Could you copy every line of the data that contains the word "können"?

Dataset entries
──────────────────────────────
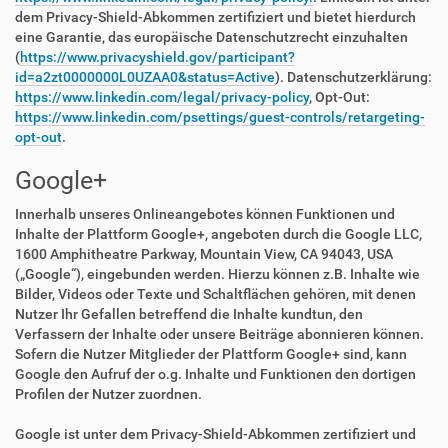
dem Privacy-Shield-Abkommen zertifiziert und bietet hierdurch
eine Garantie, das europäische Datenschutzrecht einzuhalten
(
https://www.privacyshield.gov/participant?
id=a2zt0000000L0UZAA0&status=Active
). Datenschutzerklärung:
https://www.linkedin.com/legal/privacy-policy
, Opt-Out:
https://www.linkedin.com/psettings/guest-controls/retargeting-
opt-out
.
Google+
Innerhalb unseres Onlineangebotes können Funktionen und
Inhalte der Plattform Google+, angeboten durch die Google LLC,
1600 Amphitheatre Parkway, Mountain View, CA 94043, USA
(„Google“), eingebunden werden. Hierzu können z.B. Inhalte wie
Bilder, Videos oder Texte und Schaltflächen gehören, mit denen
Nutzer Ihr Gefallen betreffend die Inhalte kundtun, den
Verfassern der Inhalte oder unsere Beiträge abonnieren können.
Sofern die Nutzer Mitglieder der Plattform Google+ sind, kann
Google den Aufruf der o.g. Inhalte und Funktionen den dortigen
Profilen der Nutzer zuordnen.
Google ist unter dem Privacy-Shield-Abkommen zertifiziert und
──────────────────────────────
*Response area:*
Innerhalb unseres Onlineangebotes können Funktionen und
(„Google“), eingebunden werden. Hierzu können z.B. Inhalte wie
Verfassern der Inhalte oder unsere Beiträge abonnieren können.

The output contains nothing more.